GeForce Go 7900 - Highend-Grafik für Notebooks

Gedacht sind die neuen Grafikchips folglich auch nicht für Business-Anwender, die mit ihrem Notebook Tag für Tag fernab jeder Steckdose arbeiten müssen. Die GPUs eignen sich vielmehr für Spieler, die keine Desktop-Systeme mehr mit zu Turnieren schleppen wollen, oder für private Anwender, deren Blechkasten-PC durch ein Notebook ersetzt werden sollen, was dann "Desktop Replacement" genannt wird.

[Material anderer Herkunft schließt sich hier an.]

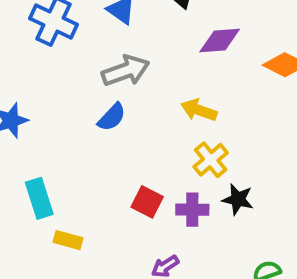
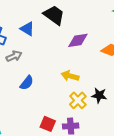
gray arrow: (126, 71) -> (14, 56), moved, size x0.7
black star: (238, 199) -> (99, 95), moved

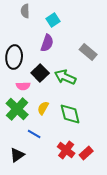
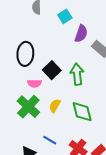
purple semicircle: (47, 43) -> (81, 34), moved
green arrow: (65, 77) -> (77, 74), turned 60
blue line: (34, 134) -> (50, 140), moved

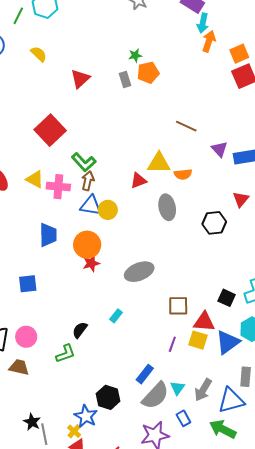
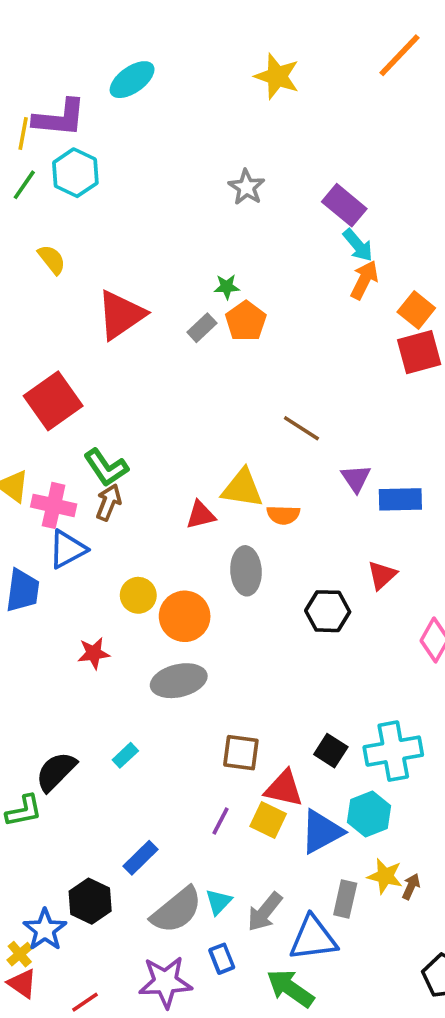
cyan arrow: (203, 23) -> (358, 245), turned -60
orange square: (239, 54) -> (416, 310), turned -36
orange pentagon: (148, 73) -> (246, 321), turned -30
red triangle: (80, 79) -> (121, 315), size x1.4
gray rectangle: (125, 79) -> (202, 328), turned 56
blue triangle: (91, 206) -> (67, 549), moved, turned -45
yellow circle: (108, 210) -> (138, 595), moved
orange circle: (87, 245) -> (185, 616), moved
black semicircle: (80, 330) -> (56, 772), size x1.4
blue rectangle: (145, 374) -> (141, 858), moved

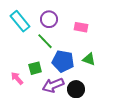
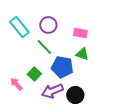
green triangle: (89, 59) -> (82, 54), moved
green square: (35, 68) -> (34, 74), turned -32

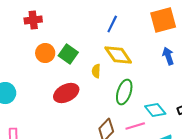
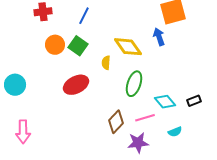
blue line: (112, 24) -> (84, 16), moved
blue arrow: (168, 56) -> (159, 37), moved

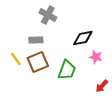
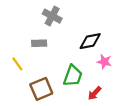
brown square: (38, 62) -> (41, 89), moved
red arrow: (102, 86) -> (95, 93), moved

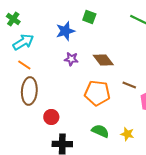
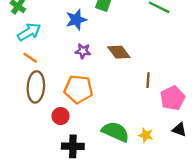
brown line: (129, 85) -> (148, 80), turned 72
orange pentagon: (97, 93) -> (78, 89), moved
green semicircle: (100, 131) -> (115, 132), size x1.4

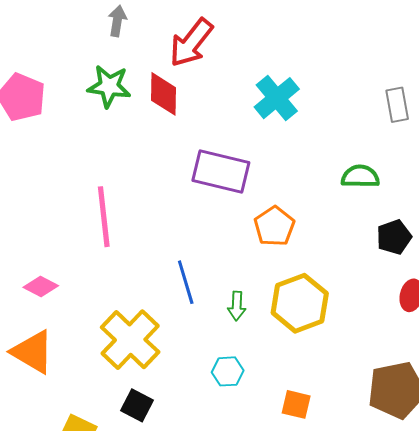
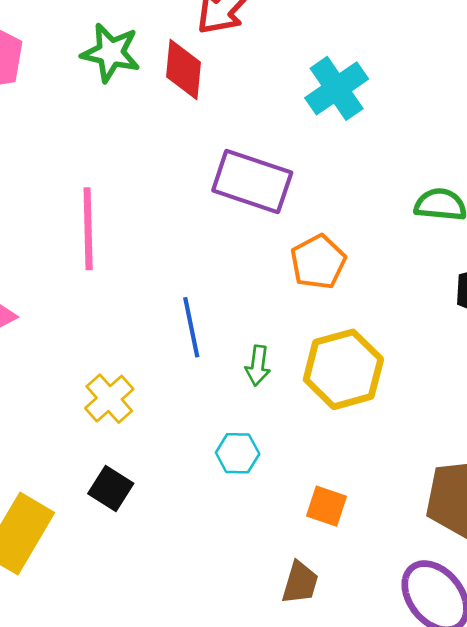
yellow cross: (130, 340) -> (109, 399), size x0.6

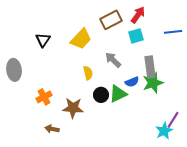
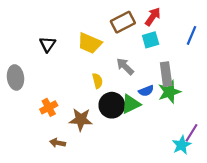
blue line: (173, 32) -> (192, 35), turned -60
yellow trapezoid: (81, 39) -> (90, 43), turned 70
black circle: (101, 95) -> (112, 105), size x1.5

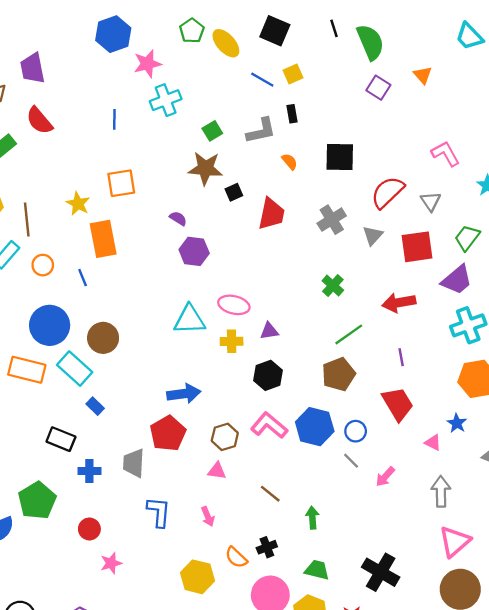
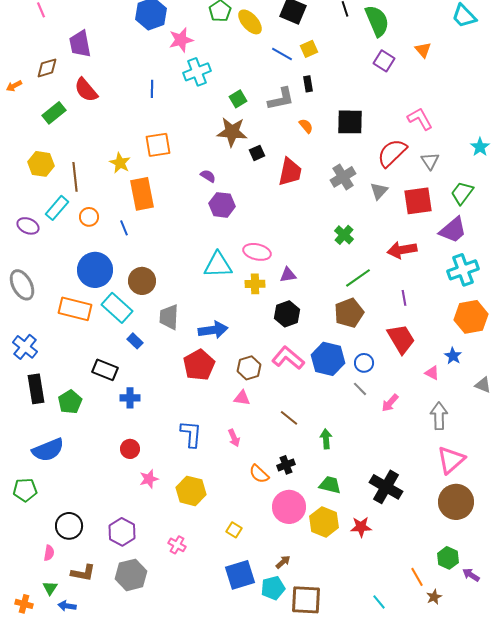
pink L-shape: (445, 154) -> (420, 119), moved
gray trapezoid: (134, 463) -> (169, 317), moved
green pentagon: (37, 501) -> (70, 402), moved, size x0.7
yellow hexagon: (197, 577) -> (191, 491), moved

Die neuen Grafikprozessoren sind wie ihre Desktop-Pendants in 90 Nanometern Strukturbreite hergestellt. Das allein drosselt den Strombedarf, sie sind jedoch zusätzlich noch deutlich geringer getaktet. So kommt der GeForce Go 7900 GTX mit einem effektiven Chip- und Speichertakt von 500 bzw. 600 MHz daher, während er auf PCIe-Steckkarten im stationären Rechner 650 bzw. 800 MHz erreichen darf. Das neue Top-Modell unter Nvidias mobilen GPUs verfügt aber mit 24 Pixel-Shadern und 8 Vertex-Einheiten über gleich viele Rechenwerke wie der immobile 7900 GTX. Dennoch zieht der neue Notebook-Grafikchip bis zu 45 Watt aus Akku oder Steckdose und ist damit wohl vor allem auf Schreibtischen und nicht auf dem Schoss von Anwendern anzutreffen.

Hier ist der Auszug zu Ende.